Assessment of demographic and socioeconomic characteristics
At baseline, a background survey was administered to collect demographic, socioeconomic, and health characteristics, including age, gender, race/ethnicity, height, weight, education, employment status, marital status, household size, number of children under 18 years in the household, total annual household income, enrollment in food assistance programs, and chronic household FI in the past 12 months. Body mass index (BMI) was calculated based on self-reported weight and height by weight (kg) / height2 (m). Chronic FI status in the past 12 months was measured using the 10-item U.S. Adult Food Security Survey Module . According to the Department of Health and Human Services’ definition, poverty status was categorized as < 130% FPL or > = 130% and < 185% FPL considering the total household income and household size [24, 25].
All statistical analyses were performed in R (Version 4.0.5; R Foundation for Statistical Computing, Vienna, Austria). To summarize the characteristics of participants, means and standard deviations were reported for age, household size, the number of children under 18 in the household, BMI, HEI scores, and total energy.

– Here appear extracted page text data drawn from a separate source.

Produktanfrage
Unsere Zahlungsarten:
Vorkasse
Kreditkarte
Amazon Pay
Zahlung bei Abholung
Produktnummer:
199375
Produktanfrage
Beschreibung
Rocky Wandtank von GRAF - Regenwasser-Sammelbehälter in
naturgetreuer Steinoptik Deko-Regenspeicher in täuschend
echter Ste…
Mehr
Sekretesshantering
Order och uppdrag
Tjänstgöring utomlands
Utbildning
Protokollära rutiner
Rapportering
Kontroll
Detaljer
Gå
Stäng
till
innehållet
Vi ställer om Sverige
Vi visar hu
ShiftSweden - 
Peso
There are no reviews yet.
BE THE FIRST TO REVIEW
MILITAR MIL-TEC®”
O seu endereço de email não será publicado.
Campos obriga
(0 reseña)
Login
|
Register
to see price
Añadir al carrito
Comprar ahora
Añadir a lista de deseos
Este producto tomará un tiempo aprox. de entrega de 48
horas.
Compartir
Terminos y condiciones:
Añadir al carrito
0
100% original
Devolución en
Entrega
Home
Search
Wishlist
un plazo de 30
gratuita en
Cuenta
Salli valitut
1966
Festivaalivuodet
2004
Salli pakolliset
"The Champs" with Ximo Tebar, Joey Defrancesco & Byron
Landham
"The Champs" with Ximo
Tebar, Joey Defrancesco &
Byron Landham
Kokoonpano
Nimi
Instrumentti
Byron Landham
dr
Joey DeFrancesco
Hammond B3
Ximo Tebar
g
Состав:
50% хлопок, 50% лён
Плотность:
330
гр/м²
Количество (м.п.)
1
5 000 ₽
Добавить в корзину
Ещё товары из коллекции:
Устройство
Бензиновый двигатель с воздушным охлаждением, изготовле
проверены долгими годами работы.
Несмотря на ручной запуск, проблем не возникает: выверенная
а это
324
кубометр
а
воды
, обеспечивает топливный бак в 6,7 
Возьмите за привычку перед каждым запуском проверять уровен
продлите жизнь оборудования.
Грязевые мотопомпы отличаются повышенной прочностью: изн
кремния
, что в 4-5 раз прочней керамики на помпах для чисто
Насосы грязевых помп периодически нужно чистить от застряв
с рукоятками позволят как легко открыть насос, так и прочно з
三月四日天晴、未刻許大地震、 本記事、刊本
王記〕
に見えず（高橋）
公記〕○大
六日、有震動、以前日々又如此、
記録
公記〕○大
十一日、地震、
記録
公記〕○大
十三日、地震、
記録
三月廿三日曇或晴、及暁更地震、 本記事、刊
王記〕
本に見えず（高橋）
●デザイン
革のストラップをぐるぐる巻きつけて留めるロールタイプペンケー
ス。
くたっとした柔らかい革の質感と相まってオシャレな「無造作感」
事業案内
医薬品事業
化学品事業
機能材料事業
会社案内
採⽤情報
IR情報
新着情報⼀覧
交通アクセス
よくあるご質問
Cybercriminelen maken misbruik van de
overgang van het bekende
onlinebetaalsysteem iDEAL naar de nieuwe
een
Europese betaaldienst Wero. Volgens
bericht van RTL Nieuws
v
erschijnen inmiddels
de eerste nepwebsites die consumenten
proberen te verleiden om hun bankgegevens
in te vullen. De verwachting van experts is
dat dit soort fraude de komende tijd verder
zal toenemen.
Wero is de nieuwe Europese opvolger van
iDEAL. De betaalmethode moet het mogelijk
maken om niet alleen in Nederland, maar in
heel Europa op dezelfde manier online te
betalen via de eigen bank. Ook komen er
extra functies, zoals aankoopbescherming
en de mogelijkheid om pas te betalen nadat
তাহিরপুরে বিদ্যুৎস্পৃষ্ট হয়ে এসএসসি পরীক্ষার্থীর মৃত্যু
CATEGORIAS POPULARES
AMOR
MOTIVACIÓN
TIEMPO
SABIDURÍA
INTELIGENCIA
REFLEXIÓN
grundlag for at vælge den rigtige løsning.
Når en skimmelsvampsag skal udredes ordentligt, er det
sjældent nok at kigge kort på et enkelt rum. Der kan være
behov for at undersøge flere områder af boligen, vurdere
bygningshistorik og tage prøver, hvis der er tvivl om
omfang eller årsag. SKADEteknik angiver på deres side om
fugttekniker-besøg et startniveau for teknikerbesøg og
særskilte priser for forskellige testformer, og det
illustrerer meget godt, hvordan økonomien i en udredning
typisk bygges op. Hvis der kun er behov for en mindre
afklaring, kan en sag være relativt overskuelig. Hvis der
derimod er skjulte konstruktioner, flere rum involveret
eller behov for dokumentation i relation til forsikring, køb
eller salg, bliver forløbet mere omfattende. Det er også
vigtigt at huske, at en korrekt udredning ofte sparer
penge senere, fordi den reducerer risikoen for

Proportions were reported for gender, race/ethnicity, education, employment, marital status, poverty status, and enrollment in food assistance programs. The differences in HEI scores and total energy intake were tested using the Wilcoxon Mann–Whitney nonparametric test because of their skewed distribution. Instead of analyzing FI status and dietary intake for each participant, we used person-days of information to examine the day-to-day associations between FI and dietary intake. Specifically, our study included completed person-days of information on daily FI and dietary intake three days per week (Sunday, Monday, and Tuesday) in the study months. The Generalized estimating equation (GEE) models were used to explore the associations between FI and total calorie intake, diet quality, and food groups intake in 1) fall and winter seasons, and 2) in pre-COVID-19 (September, October, and November in 2019, and February in 2020) and during-COVID-19 months (March in 2020, October and November in 2020, and February in 2021). Covariates, including gender [26, 27], race/ethnicity [28, 29], employment [30, 31], poverty status [32, 33], weekdays [34, 35], study weeks [10, 36], seasons [11, 37], and COVID-19 months [4, 38] were adjusted in the analysis, given their known associations with both FI and dietary intake. Seasons were adjusted in models examining the FI-diet associations by COVID-19 months, and COVID-19 months were adjusted in models by seasons. Total calorie intake was further adjusted in these models when estimating the associations between FI and the intake of individual food groups. The autoregressive correlation structure “AR1” was applied with GEE models accounting for within-person correlation in dietary intake . Because our study included 86.2% female participants, we also conducted sensitivity analysis to compare the FI-diet associations between all participants and female participants.